Benchmark Release

SciFigDetect: A Benchmark for AI-Generated Scientific Figure Detection

SciFigDetect is the first benchmark dedicated to detecting AI-generated scientific figures. It pairs real figures from licensed open-access papers with synthetic counterparts generated by Nano Banana Pro and GPT-image-1.5, while preserving paper context, structured prompts, and provenance metadata.

  • Real Figures72,965
  • Synthetic Figures150,807
  • Aligned Pairs50,379

Overview

Teaser and Main Contributions

Teaser figure for SciFigDetect

Why this benchmark matters

Modern multimodal generators can now produce scientific figures at near-publishable quality. Unlike generic AI-generated images, scientific figures are structured, text-dense, and tightly coupled with scholarly semantics, which makes scientific-figure forensics a distinct problem.

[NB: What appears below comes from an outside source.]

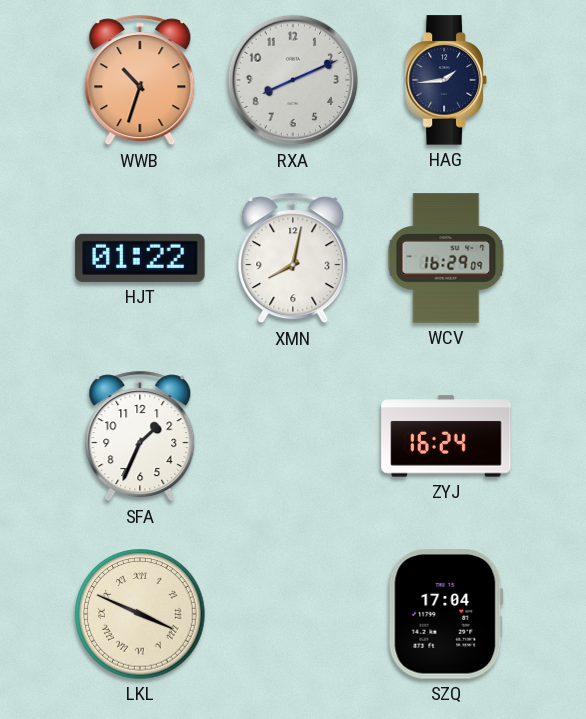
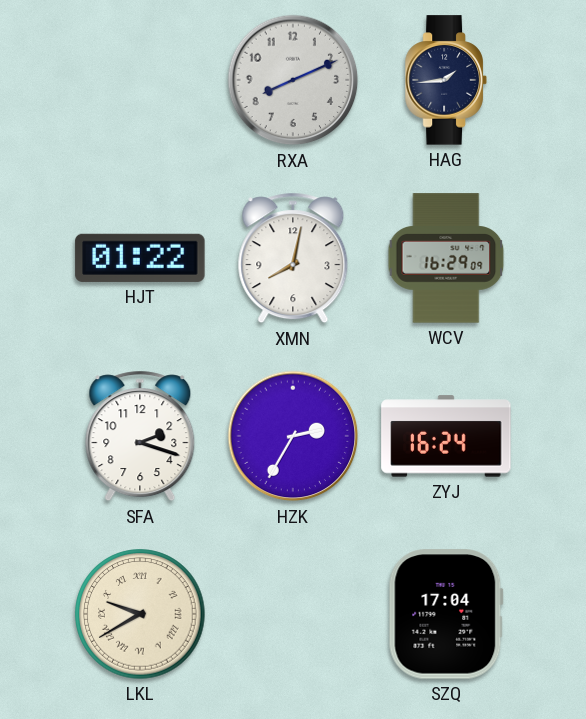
WWB: 10:33 -> none
SFA: 1:34 -> 2:18
HZK: none -> 2:35
LKL: 3:49 -> 9:40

SciFigDetect introduces a realistic evaluation setting built from licensed papers and review-filtered synthetic figures. The benchmark shows that existing AI-generated image detectors remain far from reliable in this domain.

First dedicated benchmark

SciFigDetect is the first benchmark focused on AI-generated scientific figure detection rather than open-domain natural imagery.

Agent-based data construction

The dataset is built from licensed papers through multimodal understanding, structured prompt planning, generation, and review-driven refinement.

Strong context preservation

Each benchmark sample can preserve figure-related paper context, prompt, generator identity, license information, and review history.

Key Statistics

72,965

real scientific figures

150,807

synthetic figures across two generators

3

figure categories covering scientific illustration and evidence visuals

50,379

aligned real-synthetic source pairs for controlled comparison

Three Benchmark Settings

Zero-shot evaluation

Off-the-shelf detectors trained on prior AIGI benchmarks are evaluated directly on SciFigDetect without adaptation. The strongest zero-shot result reported in the paper reaches only 53.68% average accuracy.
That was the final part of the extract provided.